■ Task instructions ■
Transcribe the whole listing exactly; the images stay out.

+===+

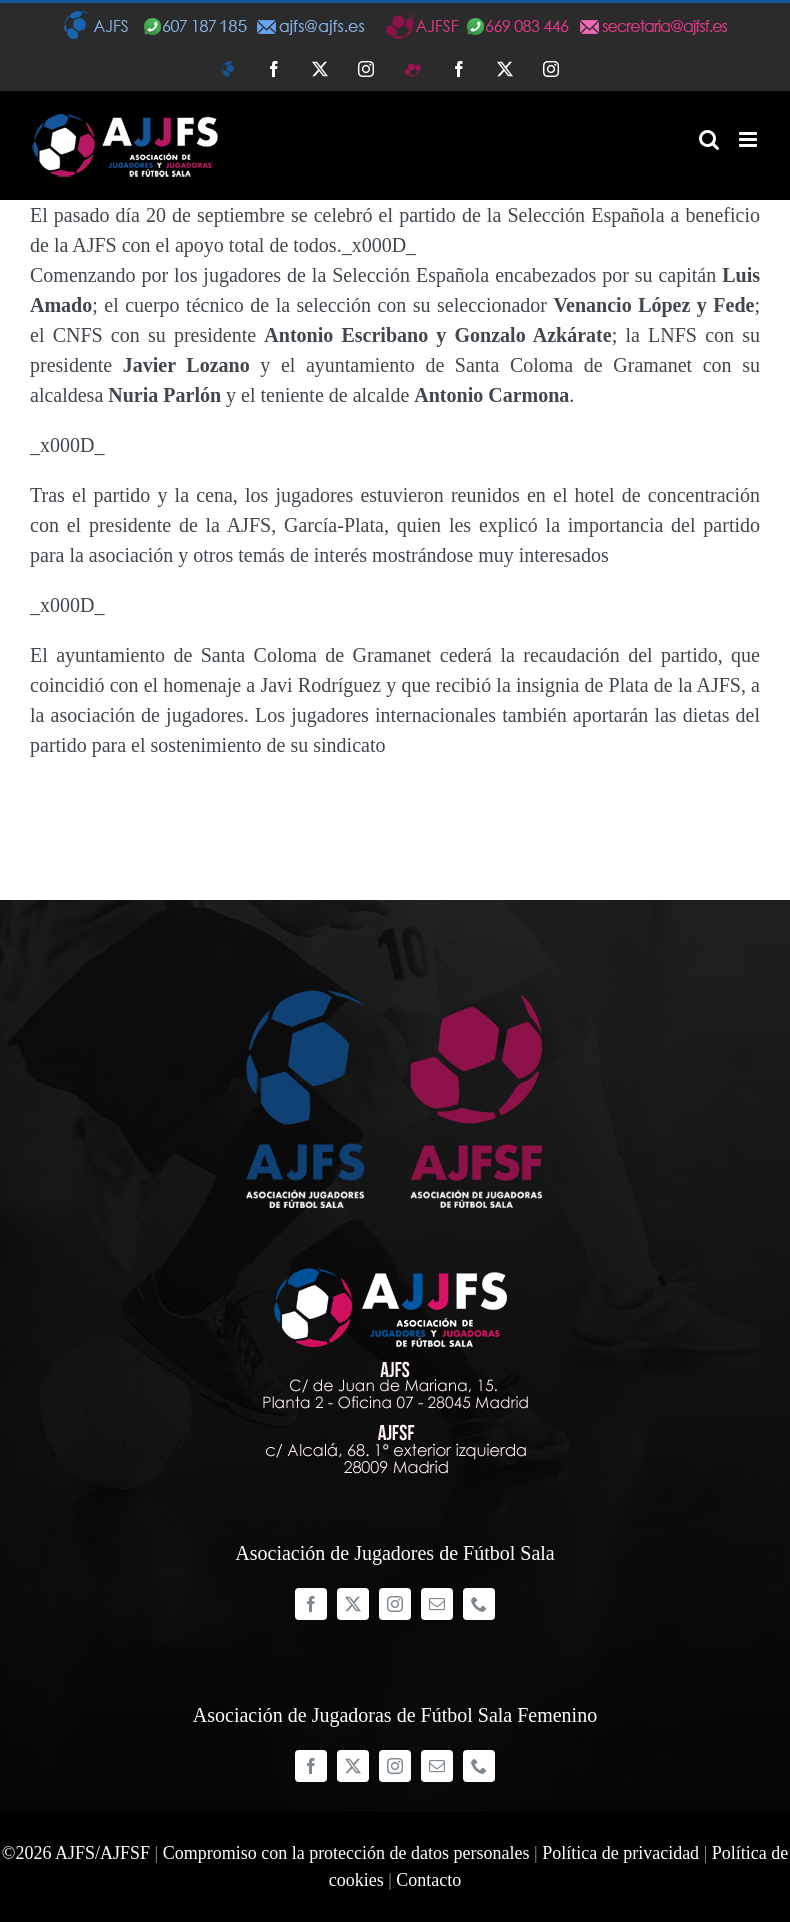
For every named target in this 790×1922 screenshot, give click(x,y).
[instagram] (395, 1604)
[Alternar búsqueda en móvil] (709, 139)
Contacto (428, 1880)
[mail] (437, 1604)
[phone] (479, 1604)
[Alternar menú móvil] (749, 139)
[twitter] (353, 1604)
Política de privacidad (620, 1853)
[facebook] (311, 1604)
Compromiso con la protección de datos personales (346, 1853)
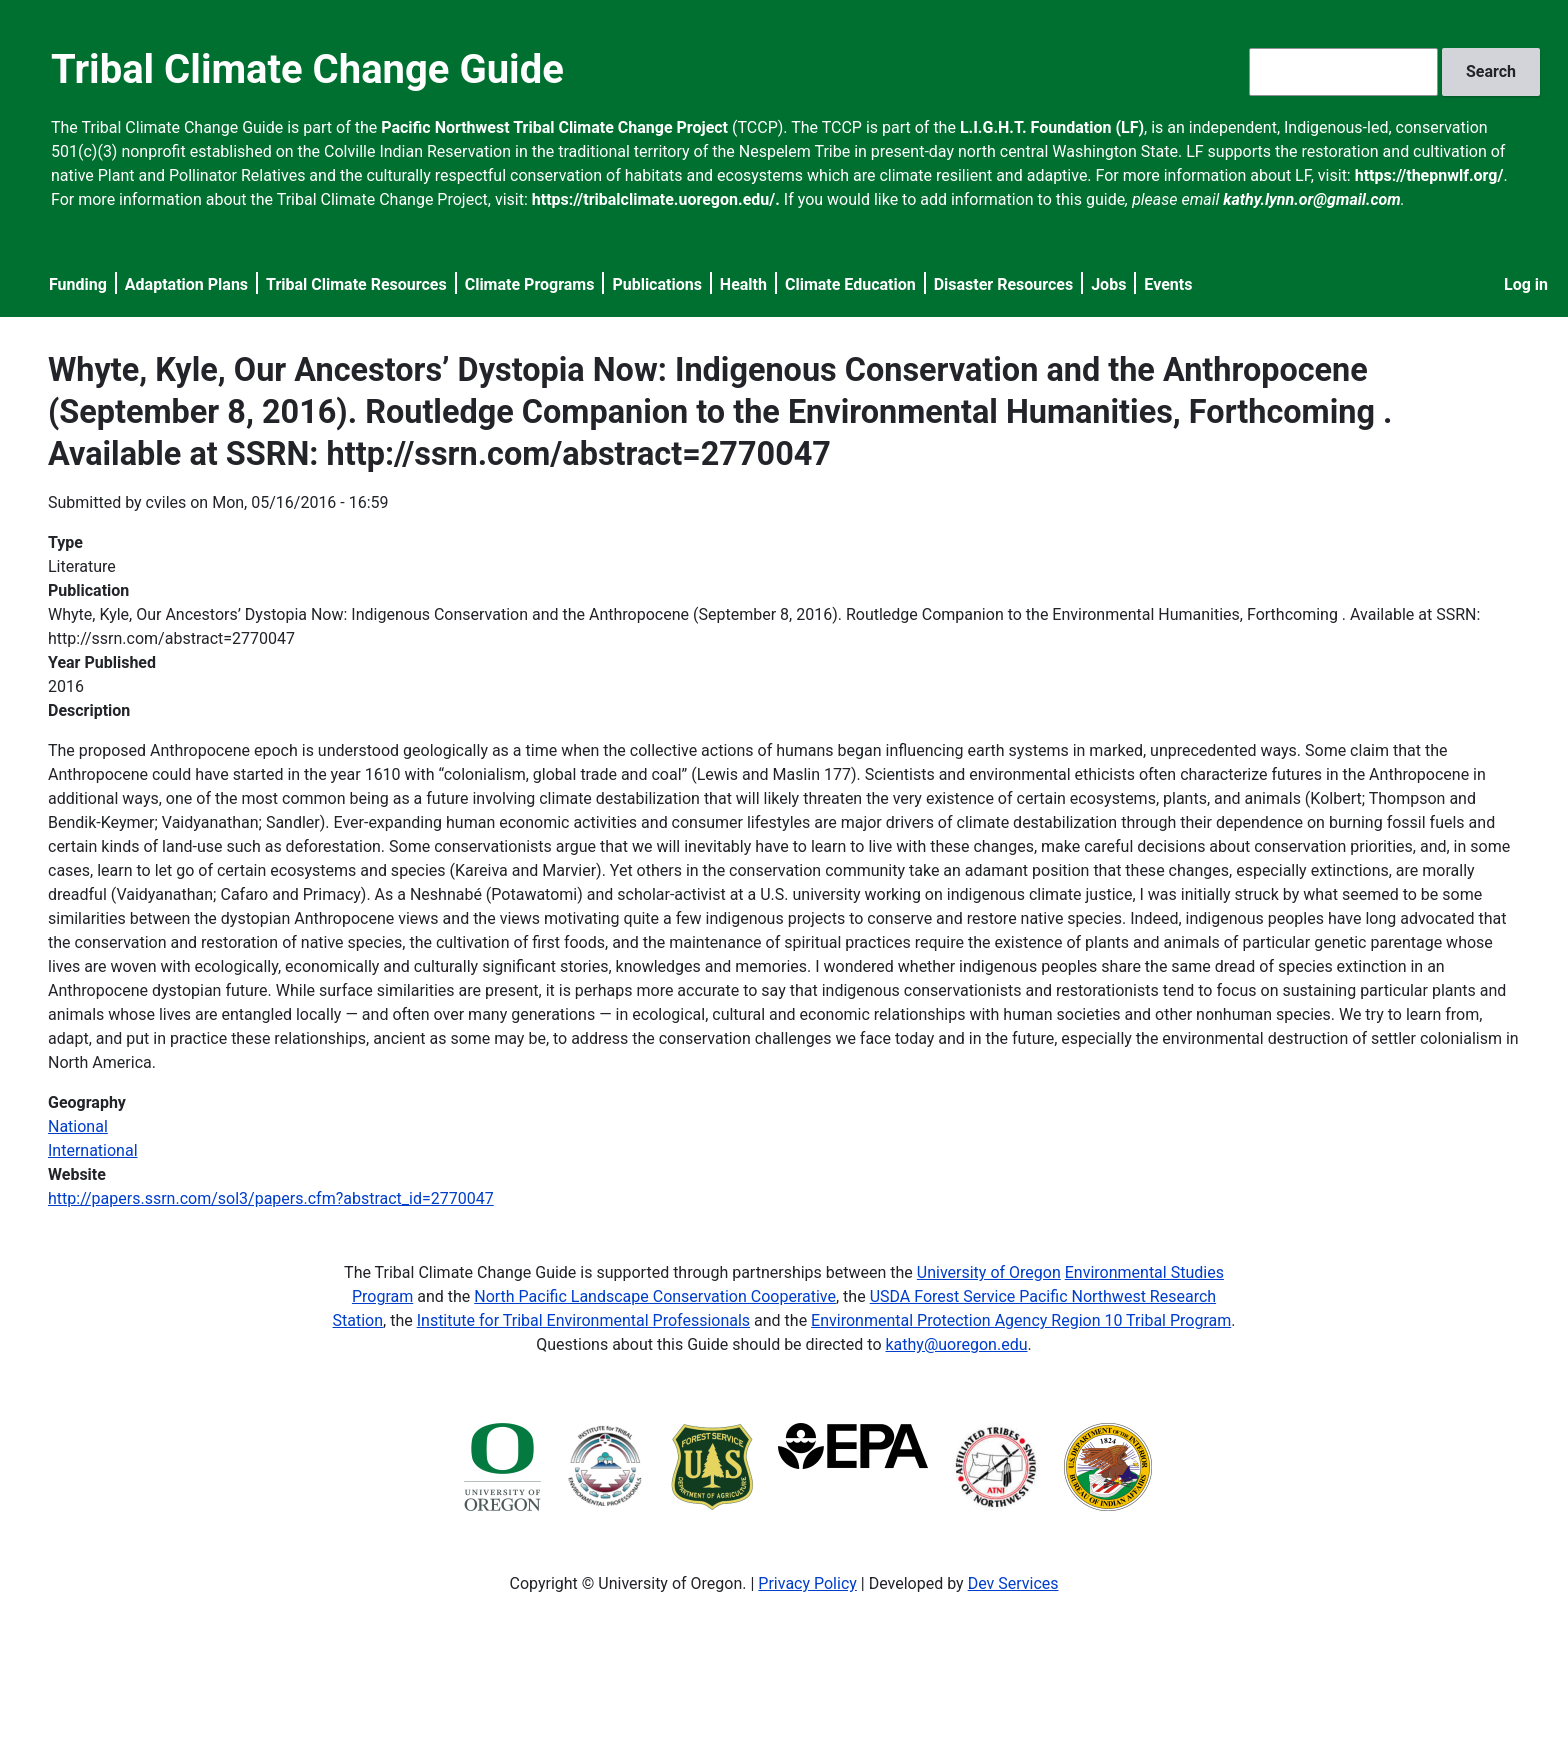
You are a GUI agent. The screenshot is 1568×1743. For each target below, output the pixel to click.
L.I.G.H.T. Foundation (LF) (1052, 127)
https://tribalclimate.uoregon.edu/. (656, 199)
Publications (657, 284)
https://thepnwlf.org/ (1429, 175)
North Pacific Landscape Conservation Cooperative (655, 1296)
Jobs (1108, 284)
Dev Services (1013, 1583)
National (78, 1126)
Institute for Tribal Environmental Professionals (583, 1320)
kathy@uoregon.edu (957, 1344)
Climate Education (850, 284)
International (93, 1150)
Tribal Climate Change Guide (307, 69)
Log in (1526, 284)
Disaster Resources (1004, 284)
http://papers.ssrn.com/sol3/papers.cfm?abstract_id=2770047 (271, 1198)
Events (1168, 284)
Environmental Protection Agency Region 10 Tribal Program (1021, 1320)
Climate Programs (530, 284)
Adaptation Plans (186, 284)
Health (743, 284)
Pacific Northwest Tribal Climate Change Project (554, 127)
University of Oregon (989, 1272)
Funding (78, 284)
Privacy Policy (807, 1583)
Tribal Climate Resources (356, 284)
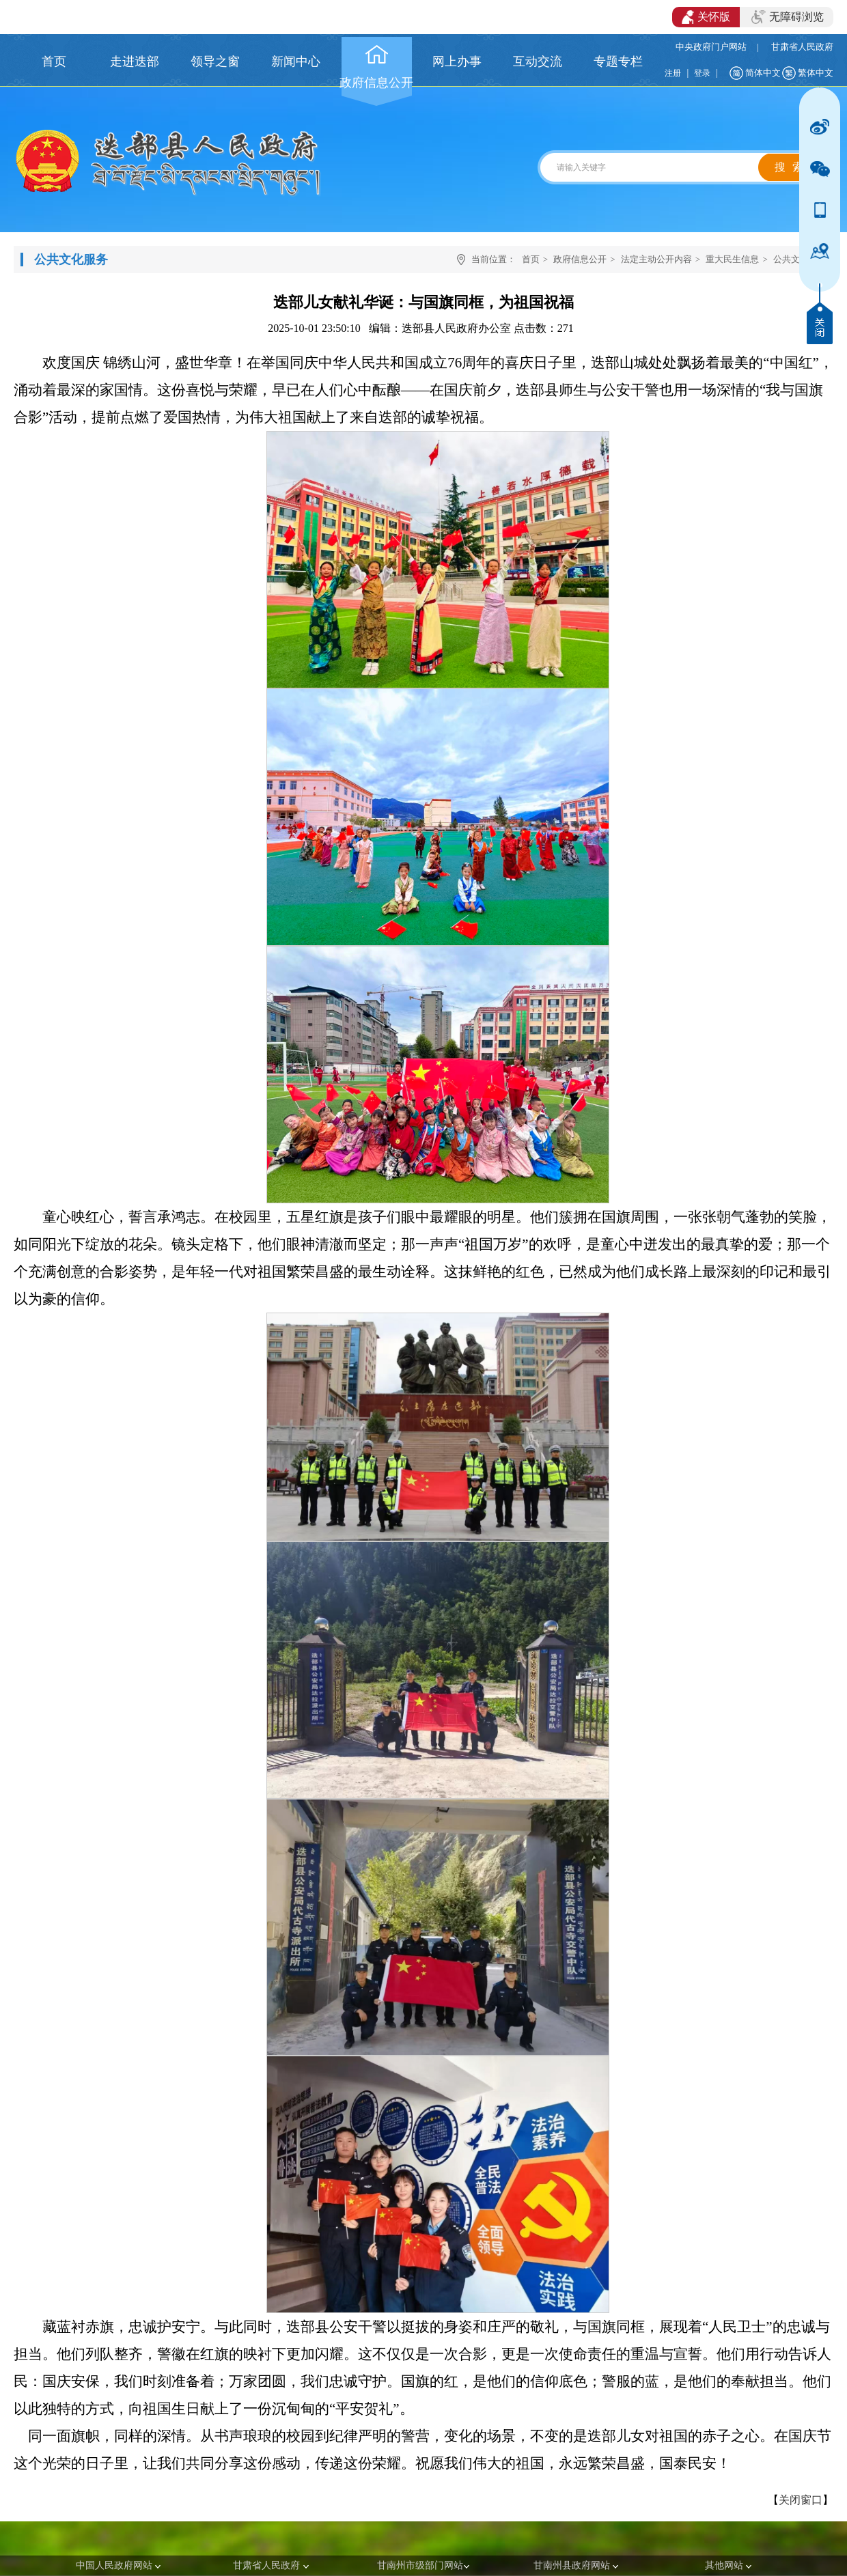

+===+

■ Exercise solution ■
For every named target in this 790×1922 screenshot, give click(x,y).
[instagram] (395, 1604)
[Alternar búsqueda en móvil] (709, 139)
Contacto (428, 1880)
[mail] (437, 1604)
[phone] (479, 1604)
[Alternar menú móvil] (749, 139)
[twitter] (353, 1604)
Política de privacidad (620, 1853)
[facebook] (311, 1604)
Compromiso con la protección de datos personales (346, 1853)
You are a GUI agent. The screenshot is 1568×1743. For each target below, output the pixel to click.
L.I.G.H.T. Foundation (LF) (1052, 127)
https://tribalclimate.uoregon.edu/. (656, 199)
Publications (657, 284)
https://thepnwlf.org/ (1429, 175)
North Pacific Landscape Conservation Cooperative (655, 1296)
Jobs (1108, 284)
Dev Services (1013, 1583)
National (78, 1126)
Institute for Tribal Environmental Professionals (583, 1320)
kathy@uoregon.edu (957, 1344)
Climate Education (850, 284)
International (93, 1150)
Tribal Climate Change Guide (307, 69)
Log in (1526, 284)
Disaster Resources (1004, 284)
http://papers.ssrn.com/sol3/papers.cfm?abstract_id=2770047 (271, 1198)
Events (1168, 284)
Environmental Protection Agency Region 10 Tribal Program (1021, 1320)
Climate Programs (530, 284)
Adaptation Plans (186, 284)
Health (743, 284)
Pacific Northwest Tribal Climate Change Project (554, 127)
University of Oregon (989, 1272)
Funding (78, 284)
Privacy Policy (807, 1583)
Tribal Climate Resources (356, 284)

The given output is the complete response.